Complete Property Market Updates of Singapore

April 30, 2008

K-Reit Q1 distributable income soars 165.9%

Filed under: 1 — Propertymarketupdates @ 3:14 am

K-REIT Asia has reported distributable income of $11.4 million for the quarter ended March 31, a 165.9 per cent increase from the same period in 2007.

This was attributed mainly to income from its one-third interest in One Raffles Quay Pte Ltd, the acquisition of which was completed on Dec 10, 2007.

K-Reit said the contribution from One Raffles Quay was $10.9 million, comprising income support received from the vendor, interest income and dividend income.

Distribution per unit (DPU) for the quarter was 4.6 cents, or 1.3 percentage points more than forecast. K-Reit said this amount will be included in the advance distribution payout, estimated to be 6.45 to 6.5 cents per unit, for the period Jan 1 to May 7, 2008.

Net property income for the quarter was $9.1 million, or 41.5 per cent higher than $6.5 million in the corresponding quarter in 2007. This was underpinned by higher gross rental income from properties, K-Reit said. Gross rental income increased 30.2 per cent year on year to $11.2 million in Q1 2008.

Committed occupancy of K-Reit’s portfolio is 99.6 per cent. With the contribution of the one-third interest in One Raffles Quay, the average monthly gross rent of its portfolio grew 69.4 per cent year on year and 14 per cent from end-2007 to $6.86 per square foot in March 2008.

K-Reit is now engaged in a rights issue.
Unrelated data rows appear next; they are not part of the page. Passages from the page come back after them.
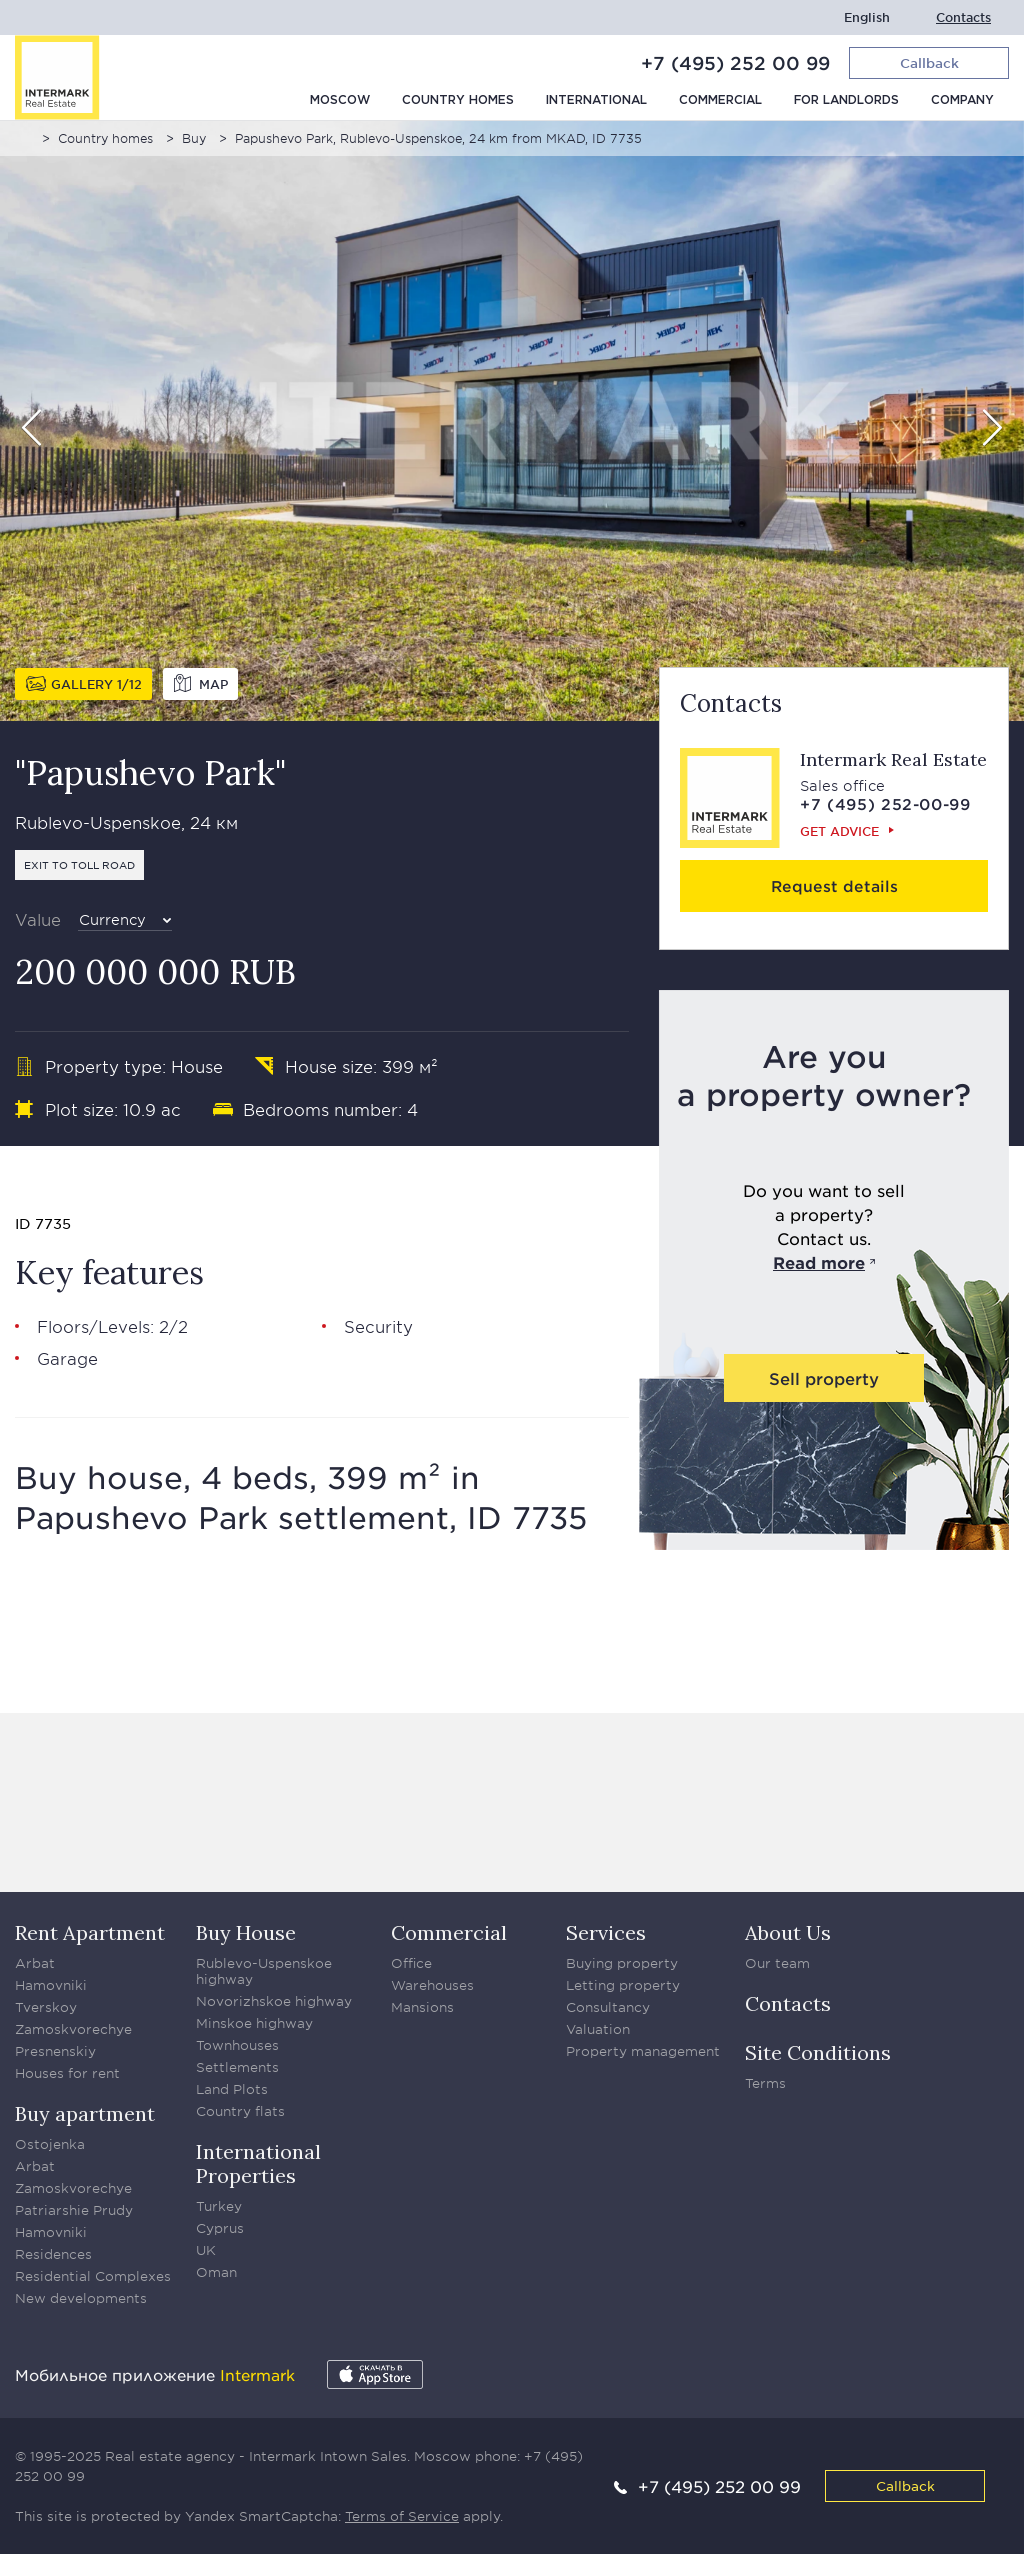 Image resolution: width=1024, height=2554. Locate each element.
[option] (512, 421)
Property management (643, 2051)
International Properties (258, 2163)
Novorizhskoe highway (274, 2001)
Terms (765, 2083)
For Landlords (846, 100)
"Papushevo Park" (150, 772)
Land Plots (232, 2089)
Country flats (240, 2111)
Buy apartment (85, 2113)
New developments (81, 2298)
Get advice (839, 831)
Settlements (237, 2067)
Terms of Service (402, 2516)
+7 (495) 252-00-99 (885, 803)
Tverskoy (46, 2007)
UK (206, 2250)
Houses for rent (67, 2073)
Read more (819, 1262)
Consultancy (608, 2007)
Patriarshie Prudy (74, 2210)
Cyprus (220, 2228)
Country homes (458, 100)
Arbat (35, 1963)
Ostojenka (50, 2144)
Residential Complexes (93, 2276)
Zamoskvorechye (73, 2029)
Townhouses (237, 2045)
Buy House (246, 1932)
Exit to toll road (79, 864)
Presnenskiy (55, 2051)
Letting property (623, 1985)
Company (962, 100)
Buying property (622, 1963)
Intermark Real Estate (893, 759)
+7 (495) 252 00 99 (735, 63)
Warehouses (432, 1985)
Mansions (422, 2007)
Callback (905, 2485)
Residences (53, 2254)
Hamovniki (51, 1985)
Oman (216, 2272)
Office (411, 1963)
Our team (777, 1963)
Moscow (340, 100)
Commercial (720, 100)
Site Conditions (818, 2052)
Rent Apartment (90, 1932)
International (596, 100)
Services (606, 1932)
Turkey (219, 2206)
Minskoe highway (254, 2023)
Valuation (598, 2029)
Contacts (963, 17)
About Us (788, 1932) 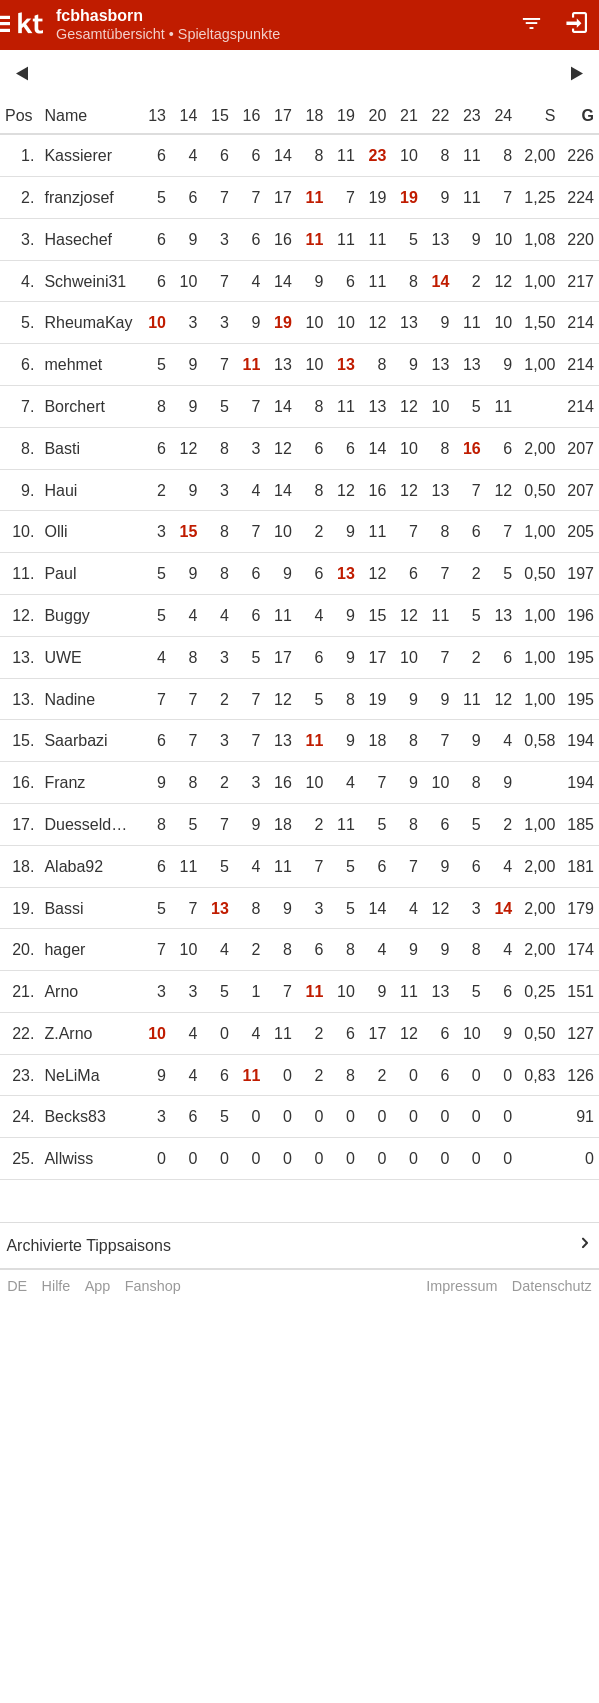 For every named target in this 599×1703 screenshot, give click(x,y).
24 (503, 115)
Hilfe (56, 1286)
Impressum (461, 1286)
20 (378, 115)
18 (315, 115)
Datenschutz (552, 1286)
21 (409, 115)
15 (220, 115)
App (98, 1286)
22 (440, 115)
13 (157, 115)
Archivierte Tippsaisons (88, 1245)
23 (472, 115)
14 (189, 115)
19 (346, 115)
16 (252, 115)
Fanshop (153, 1286)
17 (283, 115)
The expected gross proceeds of $551.7 million will be used to partly repay a bridging loan of $942 million drawn down for the acquisition of the one-third stake in One Raffles Quay.

This will reduce K-Reit’s aggregate leverage from 53.9 per cent to 27.7 per cent and provide it with additional funding capacity to acquire further properties.

The rights units are expected to be issued on May 8.

K-Reit said it expects to benefit from positive rental revisions, given its current rents are below market rates and that 42.2 per cent and 20.2 per cent of its portfolio’s net lettable area is due for lease expiry and rent review respectively between 2008 and 2010.

K-Reit’s units closed one cent higher at $1.41 yesterday.